The robustness and continued health of the Eastside market remains undercut by a shortage of larger blocks of space—which are prime real estate for companies looking to settle or expand their footprint in the market, according to Zaborowski. “There is high demand on the Eastside. But the one thing the Eastside lacks, particularly in core markets like downtown Bellevue, are big blocks of space,” he said. “On the Eastside, Bothell and I-90 have the largest amounts of vacancy, where [landlords] can do substantial leases with companies looking for between 50,000 and 100,000 feet,” he said.

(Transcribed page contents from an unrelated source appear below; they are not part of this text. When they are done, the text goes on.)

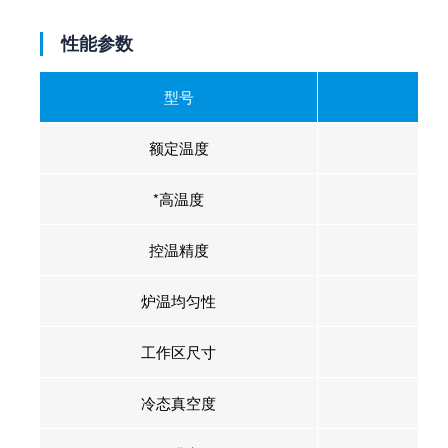
性能参数
型号
V
额定温度
*高温度
控温精度
炉温均匀性
工作区尺寸
冷态真空度
6.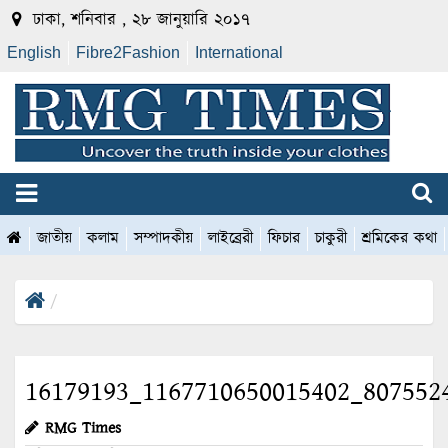
ঢাকা, শনিবার , ২৮ জানুয়ারি ২০১৭
English
Fibre2Fashion
International
জাতীয়
কলাম
সম্পাদকীয়
লাইব্রেরী
ফিচার
চাকুরী
শ্রমিকের কথা
16179193_1167710650015402_807552
RMG Times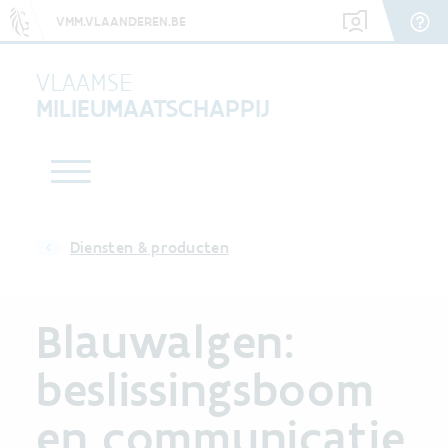
VMM.VLAANDEREN.BE
VLAAMSE
MILIEUMAATSCHAPPIJ
Diensten & producten
Blauwalgen:
beslissingsboom
en communicatie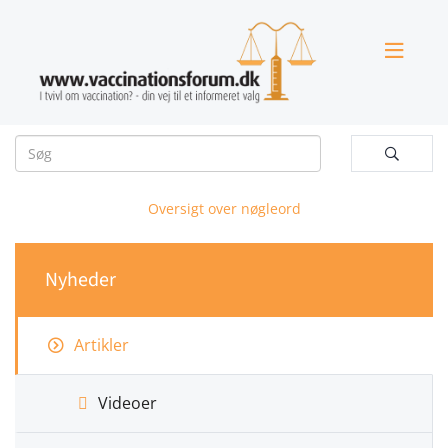


Oversigt over nøgleord
Nyheder
Artikler
Videoer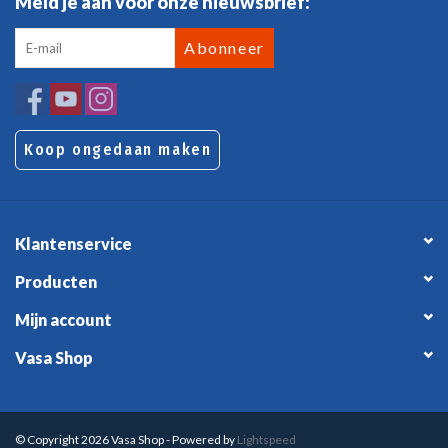
Meld je aan voor onze nieuwsbrief:
Abonneer
Koop ongedaan maken
Klantenservice
Producten
Mijn account
Vasa Shop
© Copyright 2026 Vasa Shop - Powered by
Lightspeed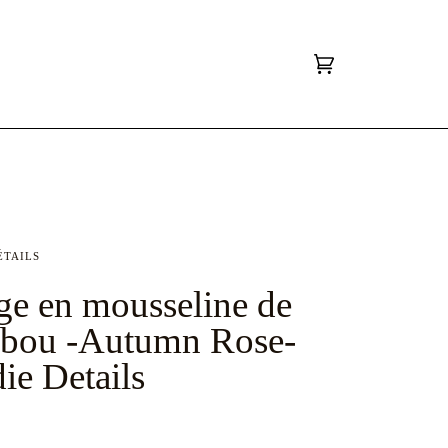
Panier
(0)
ÉTAILS
ge en mousseline de
bou -Autumn Rose-
ie Details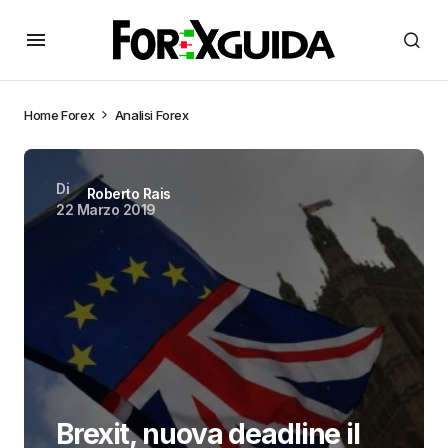
Home
Forex
Analisi Forex
Di
Roberto Rais
22 Marzo 2019
Brexit, nuova deadline il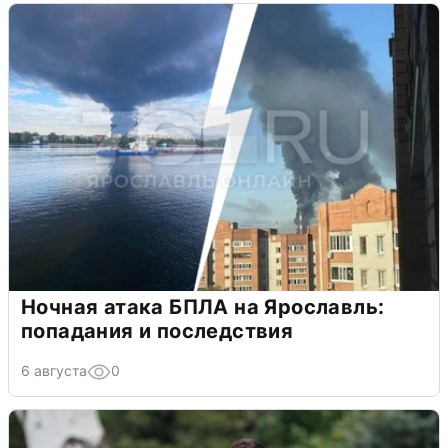
Ночная атака БПЛА на Ярославль:
попадания и последствия
6 августа
0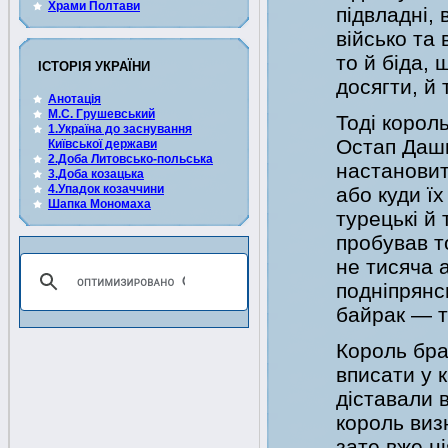
Храми Полтави
підвладні,
військо та 
то й біда, 
ІСТОРІЯ УКРАЇНИ
досягти, й 
Анотація
М.С. Грушевський
Тоді корол
1.Україна до заснування
Остап Дашке
Київської держави
2.Доба Литовсько-польська
настановит
3.Доба козацька
4.Упадок козаччини
або куди їх
Шапка Мономаха
турецькі й 
пробував то
не тисяча а
подніпрянсь
байрак — т
Король брав
вписати у к
діставали 
король виз
зате вже ні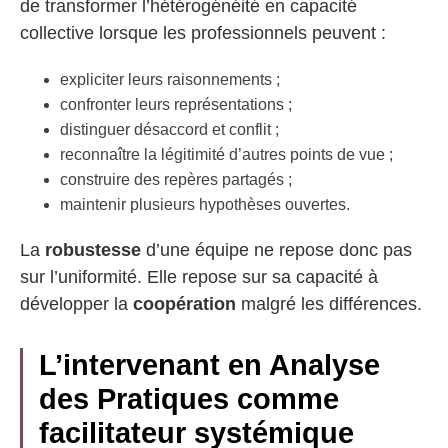
de transformer l’hétérogénéité en capacité
collective lorsque les professionnels peuvent :
expliciter leurs raisonnements ;
confronter leurs représentations ;
distinguer désaccord et conflit ;
reconnaître la légitimité d’autres points de vue ;
construire des repères partagés ;
maintenir plusieurs hypothèses ouvertes.
La
robustesse
d’une équipe ne repose donc pas
sur l’uniformité. Elle repose sur sa capacité à
développer la
coopération
malgré les différences.
L’intervenant en Analyse
des Pratiques comme
facilitateur systémique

Subleasing is a notoriously difficult metric to predict, especially longitudinally, as any subleasing transaction is necessarily dependent on the geographical location of the office property, the individual needs and growth demands of a particular company, its relationship to the landlord in question and larger economic trends that influence supply and demand. According to Hughes McLaughlin, the outlook for subleasing is largely dependent on whether national economic growth continues or a national downturn occurs. “A growing economy [will] spur the growth of companies, and therefore the need for companies to sublease will likely be caused by a general expansion of all companies’ ‘rising tide’ effect,” he said.

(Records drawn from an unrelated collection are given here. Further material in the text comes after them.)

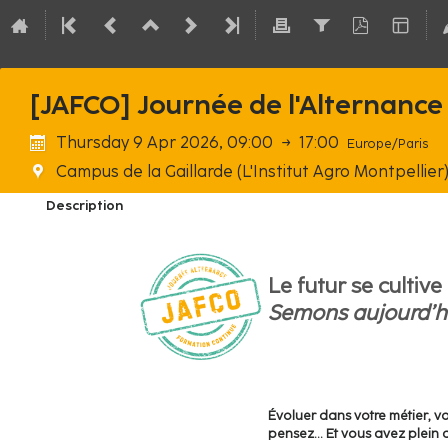
[JAFCO] Journée de l'Alternance
Thursday 9 Apr 2026, 09:00
→
17:00
Europe/Paris
Campus de la Gaillarde (L'Institut Agro Montpellier
Description
Le futur se cultiv
Semons aujourd’h
Évoluer dans votre métier, vo
pensez… Et vous avez plein d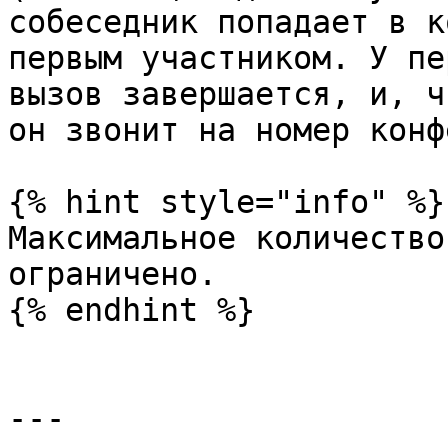
собеседник попадает в к
первым участником. У пе
вызов завершается, и, ч
он звонит на номер конф
{% hint style="info" %}

Максимальное количество
ограничено.

{% endhint %}

---
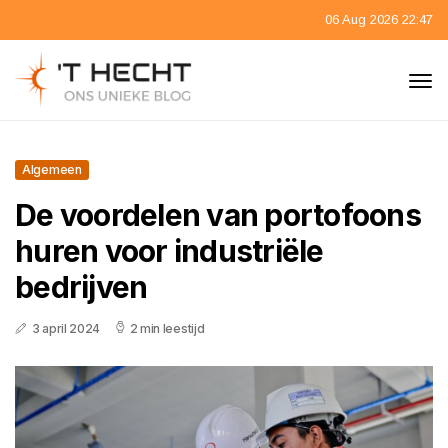
06 Aug 2026 22:47
Algemeen
De voordelen van portofoons
huren voor industriële
bedrijven
3 april 2024
2 min leestijd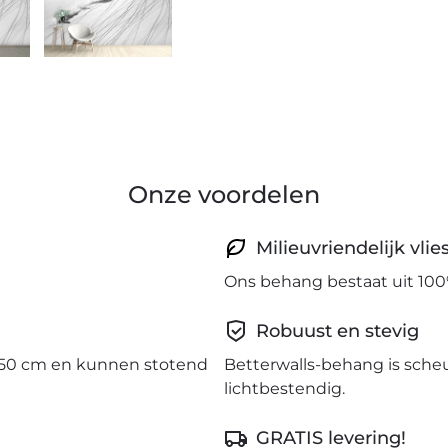
Onze voordelen
Milieuvriendelijk vli
Ons behang bestaat uit 100
Robuust en stevig
50 cm en kunnen stotend
Betterwalls-behang is sche
lichtbestendig.
GRATIS levering!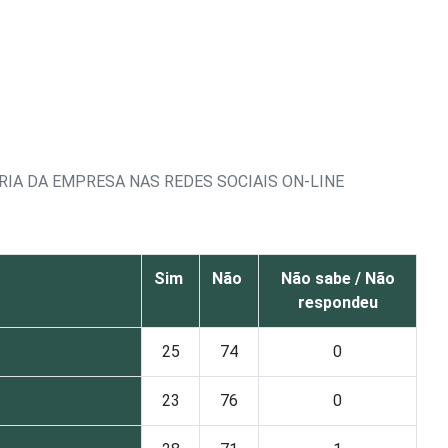
IA DA EMPRESA NAS REDES SOCIAIS ON-LINE
Sim
Não
Não sabe / Não
respondeu
25
74
0
23
76
0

In a period of sustained economic growth—where competition for talent is increased—sub-landlords will need to discount their subleases to attract interest and compete with other sub-landlords in the market. Conversely, though, McHughes thinks that if the economy does start to experience a downturn—as it did during the recession—companies will generally experience a need to cut their costs and not grow. “In the last cycle, the companies that were quickest to react and market their spaces aggressively saw the best results,” McHughes added. Looking ahead, McHughes believes that subleases might eventually have a more direct impact on market dynamics. “Subleases will become a bit more of a threat due to their abundance, and this could even start to compete with direct alternatives, causing landlords to soften their economics to compete with subleases,” he said.

Zaborowski thinks that as a subject of scrutiny subleasing is beginning to become more and more prominent on both the regional and national scale. “We haven’t had many companies do larger [100,000 to 300,000] square foot sublease deals in this cycle yet, [so] subleasing hasn’t really been a huge discussion in this market yet,” he said. “[But] nationwide, there’s started to be more of a conversation around it, so it’s interesting. I don’t think subleasing is driving the local market right now, but that could change in 2-3 years,” he said.